Recall that we’re running everything in a worker in order to get synchronous HTTP requests. This is actually a great concept anyways for several reasons:

  1. Isolation: It somewhat makes sense that a bootstrapped Node.js instance does not run in the same context/thread as the main process (which could take the role of an OS). Interaction with the UI can be handled via message passing, which is a core Node.js concept anyways.
  2. Isolation: If multiple Node.js instances are supposed to be runnable at the same time, the global scope has to somehow be separated, an infinite loop in one instance shouldn’t affect the other, and so on.
  3. Isolation: Workers plays nicely with the child_process APIs. Even though I haven’t touched these so far, it makes perfect sense to think of workers as processes. You can create them and tear them down regardless of their internal state. Node.js instances have resources like message queues and timers, tearing down the entire world in which they live is the easiest way to make sure that none of these resources cause memory leaks.

Limitations

I encountered a number of issues that I don’t have good answers for so far — suggestions are more than welcome! Here is a selection:

  • Node.js provides low level networking APIs, providing things like TCP sockets. There is no such low level API within browsers. All you get are higher level APIs like HTTP or web sockets. Since Node.js’ http API relies on low level APIs, it is not really usable either. I guess in cases like that it is appropriate to inject, say, browserify’s http polyfill. Then again, one could actually implement memory-passing-style TCP for communicating between workers! Requests targeting the outside world could be unwrapped, inspected for being HTTP (like from a firewall) and replayed using the browser’s native HTTP APIs. Essentially simulating a NAT with HTTP-only firewall?
  • The vm API provides methods for executing JavaScript in different contexts. This is also how required scripts are executed or how the REPL works. In a sense, this is what eval does (and that’s what I currently use to fake vm). However there is actually more to vm as becomes apparent when looking at the REPL: Executing const x = 3 will declare variable x and make it available to subsequent statements. This is impossible to do with eval since const automatically activates strict mode, and eval doesn’t introduce variables into the surrounding scope in strict mode. Specifically, eval("var x = 3"); eval("x"); will do what you expect, but eval("const x = 3"); eval("x"); will not. Bummer. Maybe some trickery is possible using importScripts in yet another worker, not sure. This may also solve the next problem, which is that eval is uninterruptible. Ctrl+C is supposed to interrupt while(true); in the REPL. Fortunately, eval seems to be sufficient for require, so this issue is rather cosmetic so far.

Conclusion

My port is very prototypical. While it successfully uses unmodified npm packages like cowsay or chalk (see title image), many bindings are missing. Still, I’m very happy about the results so far since they show that bootstrapping Node.js in the browser works! Coverage-wise, my next goal is to run npm in the browser — it would be awesome to not only be able execute, but also load packages on the fly.

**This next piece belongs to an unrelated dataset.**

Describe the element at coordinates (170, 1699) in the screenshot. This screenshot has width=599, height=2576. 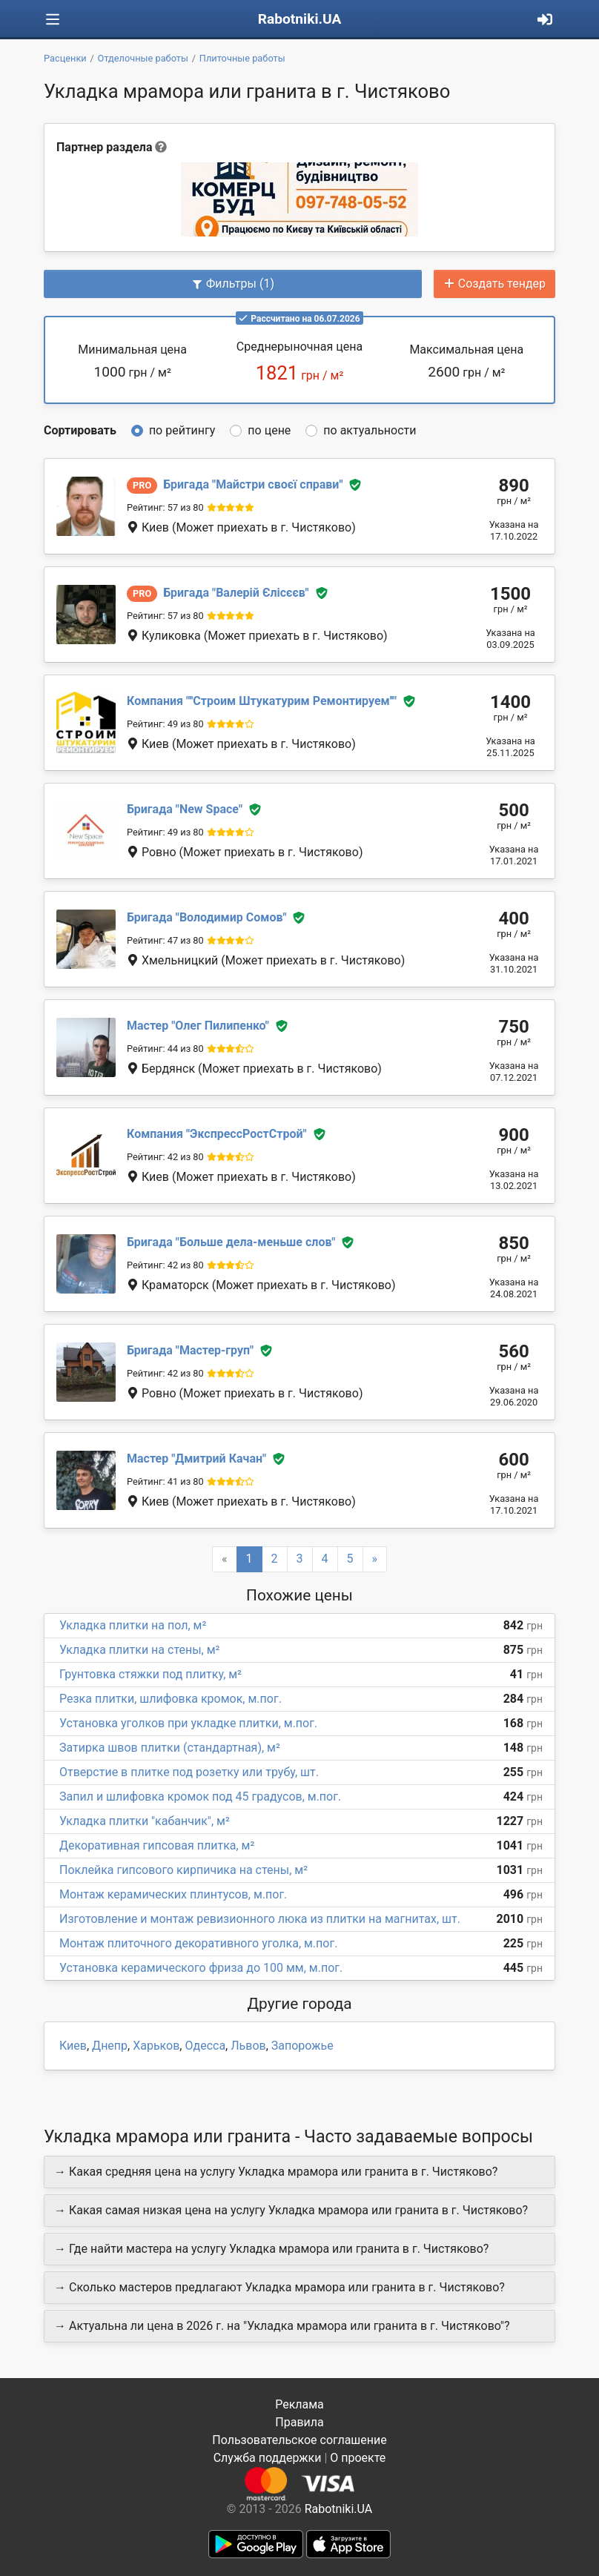 I see `Резка плитки, шлифовка кромок, м.пог.` at that location.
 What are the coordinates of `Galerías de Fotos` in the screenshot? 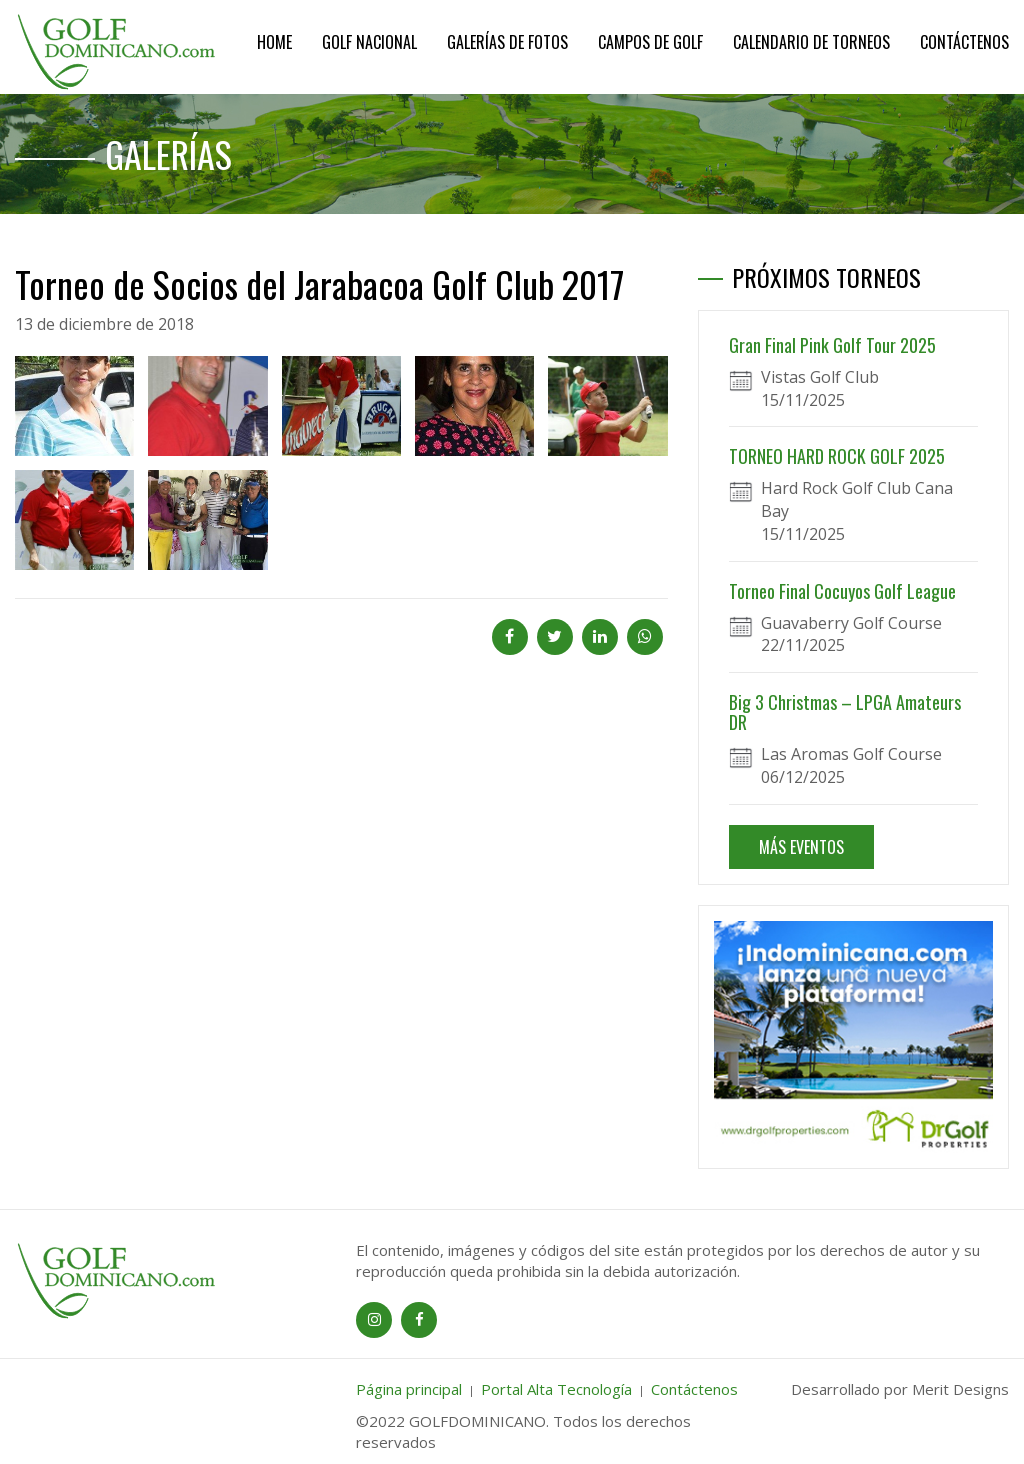 It's located at (507, 42).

My ultimate goal is to bring those two seemingly diverging worlds of JavaScript back together, without much heavy lifting. We got used to a world in which JavaScript is transformed into other JavaScript in order to be executed. It’s always the same language, but there is a weird variety of flavors that aren’t fully compatible and interchangeable. I hope that things like the ES6 import statement will at one point cause the worlds to converge again.

Show me the code!

The code can be found at https://github.com/olydis/node-in-browser

Warning: this is a hacky, messy prototype and not a beautiful piece of software engineering.